Jean Moutschen utilise les principes extraits des CIAM : "de l'air, de l'espace, de la lumière, de la verdure" pour la construction du projet du Palais des fêtes. Ces principes étant déjà appliqués par Ivon Falise pour le plan directeur de l'Exposition. On assiste à un libéralisme idéalisé, qui prévaut sur le matérialisme des origines[9].
L'architecte conçoit le Palais des fêtes comme une grande boîte de béton aux dimensions généreuses : 90 mètres de longueur pour 40 mètres de largeur et une hauteur de près de 20 mètres. Le gabarit est monumental. La salle principale offre un vaste volume de 3 600 m2 sans aucun support ponctuel, tel que des colonnes, grâce à son ossature en béton. L'exploit constructif relève cependant de la tribune en béton suspendue, pouvant recevoir 781 places et ayant une portée de 42 mètres[1].

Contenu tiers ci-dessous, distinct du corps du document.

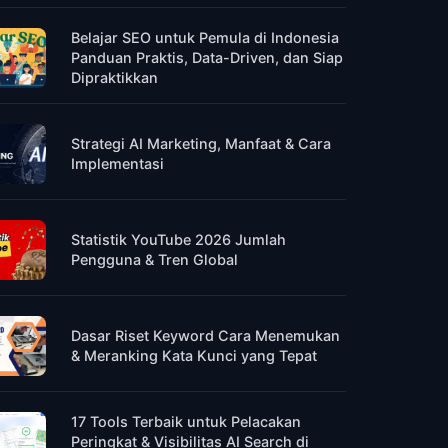
Belajar SEO untuk Pemula di Indonesia
Panduan Praktis, Data-Driven, dan Siap
Dipraktikkan
Strategi AI Marketing, Manfaat & Cara
Implementasi
Statistik YouTube 2026 Jumlah
Pengguna & Tren Global
Dasar Riset Keyword Cara Menemukan
& Meranking Kata Kunci yang Tepat
17 Tools Terbaik untuk Pelacakan
Peringkat & Visibilitas AI Search di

Les façades sont presque aveugles, sans ornement. Des contreforts viennent ponctuellement renseigner la logique constructive du projet. La lumière intérieure est naturelle grâce à l'ouverture zénithale de la toiture en sheds, qui est soutenue par les contreforts en façade.
Le bâtiment est bel et bien fonctionnel, comme à l'habitude du Groupe l'Équerre. Le revêtement en panneaux de terre cuite, aux nuances de couleur parcourant le rouge clair au violet foncé, vient adoucir l'austérité que ce strict fonctionnalisme aurait pu porter.

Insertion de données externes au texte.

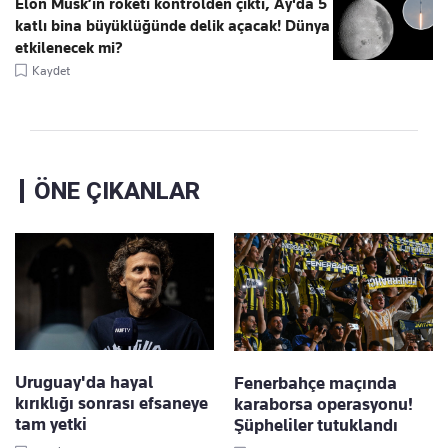
Elon Musk’ın roketi kontrolden çıktı, Ay'da 5
katlı bina büyüklüğünde delik açacak! Dünya
etkilenecek mi?
Kaydet
ÖNE ÇIKANLAR
Uruguay'da hayal
Fenerbahçe maçında
kırıklığı sonrası efsaneye
karaborsa operasyonu!
tam yetki
Şüpheliler tutuklandı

Intégration d'œuvres d'art
Jean Moutschen fait partie de ces architectes travaillant régulièrement avec des artistes pour intégrer l'œuvre d'art plastique dans ses projets d'architecture. Il collabore avec deux artistes sculpteurs belges : Adolphe Wansart et Adelin Salle.
Wansart réalise le bas-relief "Liège, les Arts et les Sciences"[10]. Arts et industrie étant étroitement relié au thème de l'exposition. Ce bas-relief en pierre bleue est le plus marquant du Palais des fêtes, couvrant toute la largeur de l'entrée principale. Ce bas-relief représente une allégorie de la ville de Liège, avec son passé industriel et culturel. À gauche, on peut observer la muse de l'électricité, qui fait face à l'armurier et au Val Saint-Lambert. À droite, on retrouve la muse des arts et des sciences, qui regarde avec dédain les allégories des arts, Grétry et Franck[1].
Salle réalise, quant à lui, deux bas-reliefs, un buste et un Dionysos, dansant au rythme du tambourin[1], directement lié à la fonction du Palais des fêtes.
Ces interventions sont situées aux extrémités du bâtiment.
Fonctionnement
Le volume principal, parallélépipède et précédé d'un péristyle du Palais des fêtes dispose d'une patinoire pouvant être recouverte par un plancher amovible sur des rails suspendus[11]. À l'époque, avec sa longueur de 58 mètres et sa largeur de 26 mètres[12], la patinoire était la plus grande de Belgique et une des plus grandes d'Europe. Ce volume est entouré d'espaces plus petits, annexés au gabarit principal. Ces volumes, eux, ne constituent pas une forme pure, ont été retravaillés pour permettre des entrées de lumières en façade. Chaque façade possède son entrée, permettant plusieurs manifestations simultanées[13]. Les annexes contiennent les services tels que des bureaux, une cuisine, un bar-restaurant, une salle de congrès et le hall d'accueil. Ceux-ci permettent une transition entre l'extérieur et le foyer principal contenant la patinoire, doté d'une tribune en béton armé.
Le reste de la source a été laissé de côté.